* What the task requires:
The required output is all lines below that contain the word "every".

# # #

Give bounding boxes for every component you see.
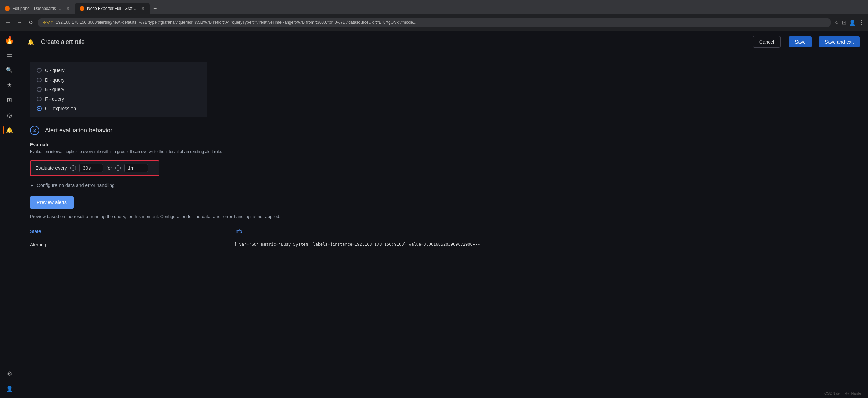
save-button[interactable]: Save [789,36,812,47]
forward-button[interactable]: → [16,18,24,27]
page-footer: CSDN @TTRy_Harder [819,388,868,398]
tab-favicon-1 [5,6,10,11]
radio-d[interactable] [37,78,42,82]
address-bar[interactable]: 不安全 192.168.178.150:3000/alerting/new?de… [38,18,831,27]
radio-g[interactable] [37,106,42,111]
browser-tab-1[interactable]: Edit panel - Dashboards - Das ✕ [0,3,75,14]
browser-tabs: Edit panel - Dashboards - Das ✕ Node Exp… [0,0,868,14]
main-content: 🔔 Create alert rule Cancel Save Save and… [19,31,868,398]
query-label-e: E - query [45,87,64,92]
content-area: C - query D - query E - query F - query … [19,53,868,270]
evaluate-for-input[interactable] [124,164,148,172]
browser-chrome: Edit panel - Dashboards - Das ✕ Node Exp… [0,0,868,31]
address-text: 192.168.178.150:3000/alerting/new?defaul… [56,20,416,25]
table-row: Alerting [ var='GO' metric='Busy System'… [30,238,857,251]
menu-button[interactable]: ⋮ [858,19,864,26]
query-label-f: F - query [45,96,64,102]
query-item-c[interactable]: C - query [37,66,200,75]
top-bar: 🔔 Create alert rule Cancel Save Save and… [19,31,868,53]
query-label-d: D - query [45,77,65,83]
row-state: Alerting [30,242,234,247]
sidebar-toggle[interactable]: ☰ [3,48,16,62]
sidebar-alerting[interactable]: 🔔 [3,123,16,137]
query-item-d[interactable]: D - query [37,75,200,85]
evaluate-every-info-icon[interactable]: i [70,165,76,171]
col-header-state: State [30,229,234,234]
tab-label-2: Node Exporter Full | Grafana... [87,6,138,11]
tab-close-1[interactable]: ✕ [66,6,70,11]
query-item-f[interactable]: F - query [37,94,200,104]
evaluate-label: Evaluate [30,142,857,147]
evaluate-for-label: for [107,165,112,171]
sidebar-settings[interactable]: ⚙ [3,367,16,380]
reload-button[interactable]: ↺ [27,18,34,27]
radio-f[interactable] [37,97,42,101]
profile-button[interactable]: 👤 [849,19,856,26]
new-tab-button[interactable]: + [150,5,160,12]
evaluate-every-input[interactable] [79,164,103,172]
evaluate-desc: Evaluation interval applies to every rul… [30,149,234,155]
query-item-e[interactable]: E - query [37,85,200,94]
sidebar-explore[interactable]: ◎ [3,108,16,122]
sidebar-profile[interactable]: 👤 [3,382,16,395]
alert-icon: 🔔 [27,39,34,45]
app-layout: 🔥 ☰ 🔍 ★ ⊞ ◎ 🔔 ⚙ 👤 🔔 Create alert rule Ca… [0,31,868,398]
configure-label: Configure no data and error handling [37,183,115,188]
tab-close-2[interactable]: ✕ [141,6,145,11]
section-alert-evaluation: 2 Alert evaluation behavior Evaluate Eva… [30,126,857,251]
query-label-c: C - query [45,68,65,73]
results-table: State Info Alerting [ var='GO' metric='B… [30,226,857,251]
section-header: 2 Alert evaluation behavior [30,126,857,135]
evaluate-every-label: Evaluate every [35,165,67,171]
tab-favicon-2 [80,6,84,11]
radio-e[interactable] [37,87,42,92]
tab-label-1: Edit panel - Dashboards - Das [12,6,63,11]
configure-no-data[interactable]: ► Configure no data and error handling [30,183,857,188]
preview-description: Preview based on the result of running t… [30,214,857,219]
table-header: State Info [30,226,857,237]
nav-actions: ☆ ⊡ 👤 ⋮ [834,19,864,26]
save-and-exit-button[interactable]: Save and exit [819,36,860,47]
sidebar-logo[interactable]: 🔥 [3,33,16,47]
page-title: Create alert rule [41,38,748,46]
back-button[interactable]: ← [4,18,12,27]
query-item-g[interactable]: G - expression [37,104,200,113]
security-warning: 不安全 [43,20,54,25]
browser-nav: ← → ↺ 不安全 192.168.178.150:3000/alerting/… [0,14,868,31]
cancel-button[interactable]: Cancel [753,36,781,48]
browser-tab-2[interactable]: Node Exporter Full | Grafana... ✕ [75,3,150,14]
sidebar-search[interactable]: 🔍 [3,63,16,77]
query-list: C - query D - query E - query F - query … [30,62,207,117]
evaluate-for-info-icon[interactable]: i [115,165,121,171]
sidebar-dashboards[interactable]: ⊞ [3,93,16,107]
bookmark-button[interactable]: ☆ [834,19,839,26]
row-info: [ var='GO' metric='Busy System' labels={… [234,242,857,247]
sidebar-starred[interactable]: ★ [3,78,16,92]
sidebar: 🔥 ☰ 🔍 ★ ⊞ ◎ 🔔 ⚙ 👤 [0,31,19,398]
col-header-info: Info [234,229,857,234]
section-number: 2 [30,126,39,135]
radio-c[interactable] [37,68,42,73]
evaluate-row: Evaluate every i for i [30,160,159,176]
section-title: Alert evaluation behavior [45,127,112,134]
preview-alerts-button[interactable]: Preview alerts [30,196,74,209]
query-label-g: G - expression [45,106,76,111]
footer-text: CSDN @TTRy_Harder [824,391,863,395]
chevron-right-icon: ► [30,183,34,188]
extensions-button[interactable]: ⊡ [842,19,846,26]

# # #

* Response below:
Give bounding boxes for every component you see.
evaluate-every-info-icon[interactable]: i [70,165,76,171]
evaluate-every-input[interactable] [79,164,103,172]
evaluate-desc: Evaluation interval applies to every rul… [30,149,234,155]
evaluate-every-label: Evaluate every [35,165,67,171]
evaluate-row: Evaluate every i for i [30,160,159,176]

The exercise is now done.